WORK INSTRUCTIONS: Each record is to be repeated exactly as it stands below.

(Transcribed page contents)
——

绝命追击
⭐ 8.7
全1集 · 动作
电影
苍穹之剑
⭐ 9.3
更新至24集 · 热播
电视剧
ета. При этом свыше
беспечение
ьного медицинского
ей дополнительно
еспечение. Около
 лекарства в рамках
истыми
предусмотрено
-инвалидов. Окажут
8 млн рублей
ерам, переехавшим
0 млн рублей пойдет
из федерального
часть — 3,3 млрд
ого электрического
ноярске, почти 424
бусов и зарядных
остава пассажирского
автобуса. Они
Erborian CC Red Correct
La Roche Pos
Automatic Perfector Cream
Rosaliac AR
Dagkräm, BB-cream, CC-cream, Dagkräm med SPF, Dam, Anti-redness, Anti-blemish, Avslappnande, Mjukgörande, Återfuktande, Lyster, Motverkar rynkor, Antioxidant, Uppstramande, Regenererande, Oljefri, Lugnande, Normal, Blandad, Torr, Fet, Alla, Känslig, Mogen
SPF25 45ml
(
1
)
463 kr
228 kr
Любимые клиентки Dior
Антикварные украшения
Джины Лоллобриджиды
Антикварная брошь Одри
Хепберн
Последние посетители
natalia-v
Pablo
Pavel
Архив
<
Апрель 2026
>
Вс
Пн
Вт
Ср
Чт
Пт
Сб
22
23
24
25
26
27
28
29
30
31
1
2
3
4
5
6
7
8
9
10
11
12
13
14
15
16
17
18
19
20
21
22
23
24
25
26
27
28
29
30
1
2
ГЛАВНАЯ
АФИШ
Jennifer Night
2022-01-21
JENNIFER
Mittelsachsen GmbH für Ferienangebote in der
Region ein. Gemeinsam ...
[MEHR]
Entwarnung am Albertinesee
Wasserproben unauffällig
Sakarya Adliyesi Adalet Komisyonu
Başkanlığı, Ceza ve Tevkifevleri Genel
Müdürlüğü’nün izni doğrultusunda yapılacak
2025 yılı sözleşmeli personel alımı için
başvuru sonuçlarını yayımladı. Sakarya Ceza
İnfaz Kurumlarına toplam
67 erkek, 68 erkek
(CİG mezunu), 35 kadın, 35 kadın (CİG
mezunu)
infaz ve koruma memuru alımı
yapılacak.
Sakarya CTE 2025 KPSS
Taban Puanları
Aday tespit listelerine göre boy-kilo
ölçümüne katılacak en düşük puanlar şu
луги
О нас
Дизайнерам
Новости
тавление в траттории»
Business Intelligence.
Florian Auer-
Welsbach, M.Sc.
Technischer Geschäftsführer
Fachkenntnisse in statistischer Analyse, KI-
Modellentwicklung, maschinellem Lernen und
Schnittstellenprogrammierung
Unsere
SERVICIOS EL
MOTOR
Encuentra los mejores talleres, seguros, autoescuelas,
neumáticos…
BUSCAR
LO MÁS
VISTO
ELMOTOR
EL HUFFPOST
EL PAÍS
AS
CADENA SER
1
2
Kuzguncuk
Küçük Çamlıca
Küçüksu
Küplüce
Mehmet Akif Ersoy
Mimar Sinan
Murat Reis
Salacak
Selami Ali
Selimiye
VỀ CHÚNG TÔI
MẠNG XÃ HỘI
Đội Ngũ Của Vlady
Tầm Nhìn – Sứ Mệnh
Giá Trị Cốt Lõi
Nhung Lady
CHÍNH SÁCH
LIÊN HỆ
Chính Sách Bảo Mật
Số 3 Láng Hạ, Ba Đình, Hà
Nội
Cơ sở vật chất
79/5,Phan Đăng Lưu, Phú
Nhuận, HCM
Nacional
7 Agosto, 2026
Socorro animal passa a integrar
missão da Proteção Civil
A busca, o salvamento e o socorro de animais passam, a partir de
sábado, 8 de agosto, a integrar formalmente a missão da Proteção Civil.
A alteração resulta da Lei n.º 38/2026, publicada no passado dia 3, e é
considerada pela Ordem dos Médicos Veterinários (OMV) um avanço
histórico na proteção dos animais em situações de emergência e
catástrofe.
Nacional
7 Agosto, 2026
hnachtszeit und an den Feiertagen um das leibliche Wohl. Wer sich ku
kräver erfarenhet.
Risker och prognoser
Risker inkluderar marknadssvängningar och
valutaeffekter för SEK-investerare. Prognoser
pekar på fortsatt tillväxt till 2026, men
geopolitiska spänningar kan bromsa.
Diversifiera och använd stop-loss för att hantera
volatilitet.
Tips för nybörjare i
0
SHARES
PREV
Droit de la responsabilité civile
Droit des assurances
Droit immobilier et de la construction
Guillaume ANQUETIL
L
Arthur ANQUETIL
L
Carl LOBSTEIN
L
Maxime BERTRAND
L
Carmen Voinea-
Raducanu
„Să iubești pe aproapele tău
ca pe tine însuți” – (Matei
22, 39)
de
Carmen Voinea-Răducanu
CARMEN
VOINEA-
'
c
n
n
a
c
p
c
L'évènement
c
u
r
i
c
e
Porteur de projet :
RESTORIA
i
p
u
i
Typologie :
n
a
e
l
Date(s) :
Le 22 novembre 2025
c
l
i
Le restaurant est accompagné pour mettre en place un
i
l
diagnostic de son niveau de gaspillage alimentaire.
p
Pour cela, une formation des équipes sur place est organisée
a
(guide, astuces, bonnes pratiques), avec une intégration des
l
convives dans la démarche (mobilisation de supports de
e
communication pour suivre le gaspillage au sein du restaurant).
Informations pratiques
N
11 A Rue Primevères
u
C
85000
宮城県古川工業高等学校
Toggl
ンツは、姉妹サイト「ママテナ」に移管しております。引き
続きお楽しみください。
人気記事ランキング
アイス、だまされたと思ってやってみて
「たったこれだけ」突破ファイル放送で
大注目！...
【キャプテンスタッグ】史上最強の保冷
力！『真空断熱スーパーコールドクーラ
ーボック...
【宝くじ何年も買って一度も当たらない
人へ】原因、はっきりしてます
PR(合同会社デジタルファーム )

——

PROBLEM SOLUTION:
绝命追击
⭐ 8.7
全1集 · 动作
电影
苍穹之剑
⭐ 9.3
更新至24集 · 热播
电视剧
ета. При этом свыше
беспечение
ьного медицинского
ей дополнительно
еспечение. Около
 лекарства в рамках
истыми
предусмотрено
-инвалидов. Окажут
8 млн рублей
ерам, переехавшим
0 млн рублей пойдет
из федерального
часть — 3,3 млрд
ого электрического
ноярске, почти 424
бусов и зарядных
остава пассажирского
автобуса. Они
Erborian CC Red Correct
La Roche Pos
Automatic Perfector Cream
Rosaliac AR
Dagkräm, BB-cream, CC-cream, Dagkräm med SPF, Dam, Anti-redness, Anti-blemish, Avslappnande, Mjukgörande, Återfuktande, Lyster, Motverkar rynkor, Antioxidant, Uppstramande, Regenererande, Oljefri, Lugnande, Normal, Blandad, Torr, Fet, Alla, Känslig, Mogen
SPF25 45ml
(
1
)
463 kr
228 kr
Любимые клиентки Dior
Антикварные украшения
Джины Лоллобриджиды
Антикварная брошь Одри
Хепберн
Последние посетители
natalia-v
Pablo
Pavel
Архив
<
Апрель 2026
>
Вс
Пн
Вт
Ср
Чт
Пт
Сб
22
23
24
25
26
27
28
29
30
31
1
2
3
4
5
6
7
8
9
10
11
12
13
14
15
16
17
18
19
20
21
22
23
24
25
26
27
28
29
30
1
2
ГЛАВНАЯ
АФИШ
Jennifer Night
2022-01-21
JENNIFER
Mittelsachsen GmbH für Ferienangebote in der
Region ein. Gemeinsam ...
[MEHR]
Entwarnung am Albertinesee
Wasserproben unauffällig
Sakarya Adliyesi Adalet Komisyonu
Başkanlığı, Ceza ve Tevkifevleri Genel
Müdürlüğü’nün izni doğrultusunda yapılacak
2025 yılı sözleşmeli personel alımı için
başvuru sonuçlarını yayımladı. Sakarya Ceza
İnfaz Kurumlarına toplam
67 erkek, 68 erkek
(CİG mezunu), 35 kadın, 35 kadın (CİG
mezunu)
infaz ve koruma memuru alımı
yapılacak.
Sakarya CTE 2025 KPSS
Taban Puanları
Aday tespit listelerine göre boy-kilo
ölçümüne katılacak en düşük puanlar şu
луги
О нас
Дизайнерам
Новости
тавление в траттории»
Business Intelligence.
Florian Auer-
Welsbach, M.Sc.
Technischer Geschäftsführer
Fachkenntnisse in statistischer Analyse, KI-
Modellentwicklung, maschinellem Lernen und
Schnittstellenprogrammierung
Unsere
SERVICIOS EL
MOTOR
Encuentra los mejores talleres, seguros, autoescuelas,
neumáticos…
BUSCAR
LO MÁS
VISTO
ELMOTOR
EL HUFFPOST
EL PAÍS
AS
CADENA SER
1
2
Kuzguncuk
Küçük Çamlıca
Küçüksu
Küplüce
Mehmet Akif Ersoy
Mimar Sinan
Murat Reis
Salacak
Selami Ali
Selimiye
VỀ CHÚNG TÔI
MẠNG XÃ HỘI
Đội Ngũ Của Vlady
Tầm Nhìn – Sứ Mệnh
Giá Trị Cốt Lõi
Nhung Lady
CHÍNH SÁCH
LIÊN HỆ
Chính Sách Bảo Mật
Số 3 Láng Hạ, Ba Đình, Hà
Nội
Cơ sở vật chất
79/5,Phan Đăng Lưu, Phú
Nhuận, HCM
Nacional
7 Agosto, 2026
Socorro animal passa a integrar
missão da Proteção Civil
A busca, o salvamento e o socorro de animais passam, a partir de
sábado, 8 de agosto, a integrar formalmente a missão da Proteção Civil.
A alteração resulta da Lei n.º 38/2026, publicada no passado dia 3, e é
considerada pela Ordem dos Médicos Veterinários (OMV) um avanço
histórico na proteção dos animais em situações de emergência e
catástrofe.
Nacional
7 Agosto, 2026
hnachtszeit und an den Feiertagen um das leibliche Wohl. Wer sich ku
kräver erfarenhet.
Risker och prognoser
Risker inkluderar marknadssvängningar och
valutaeffekter för SEK-investerare. Prognoser
pekar på fortsatt tillväxt till 2026, men
geopolitiska spänningar kan bromsa.
Diversifiera och använd stop-loss för att hantera
volatilitet.
Tips för nybörjare i
0
SHARES
PREV
Droit de la responsabilité civile
Droit des assurances
Droit immobilier et de la construction
Guillaume ANQUETIL
L
Arthur ANQUETIL
L
Carl LOBSTEIN
L
Maxime BERTRAND
L
Carmen Voinea-
Raducanu
„Să iubești pe aproapele tău
ca pe tine însuți” – (Matei
22, 39)
de
Carmen Voinea-Răducanu
CARMEN
VOINEA-
'
c
n
n
a
c
p
c
L'évènement
c
u
r
i
c
e
Porteur de projet :
RESTORIA
i
p
u
i
Typologie :
n
a
e
l
Date(s) :
Le 22 novembre 2025
c
l
i
Le restaurant est accompagné pour mettre en place un
i
l
diagnostic de son niveau de gaspillage alimentaire.
p
Pour cela, une formation des équipes sur place est organisée
a
(guide, astuces, bonnes pratiques), avec une intégration des
l
convives dans la démarche (mobilisation de supports de
e
communication pour suivre le gaspillage au sein du restaurant).
Informations pratiques
N
11 A Rue Primevères
u
C
85000
宮城県古川工業高等学校
Toggl
ンツは、姉妹サイト「ママテナ」に移管しております。引き
続きお楽しみください。
人気記事ランキング
アイス、だまされたと思ってやってみて
「たったこれだけ」突破ファイル放送で
大注目！...
【キャプテンスタッグ】史上最強の保冷
力！『真空断熱スーパーコールドクーラ
ーボック...
【宝くじ何年も買って一度も当たらない
人へ】原因、はっきりしてます
PR(合同会社デジタルファーム )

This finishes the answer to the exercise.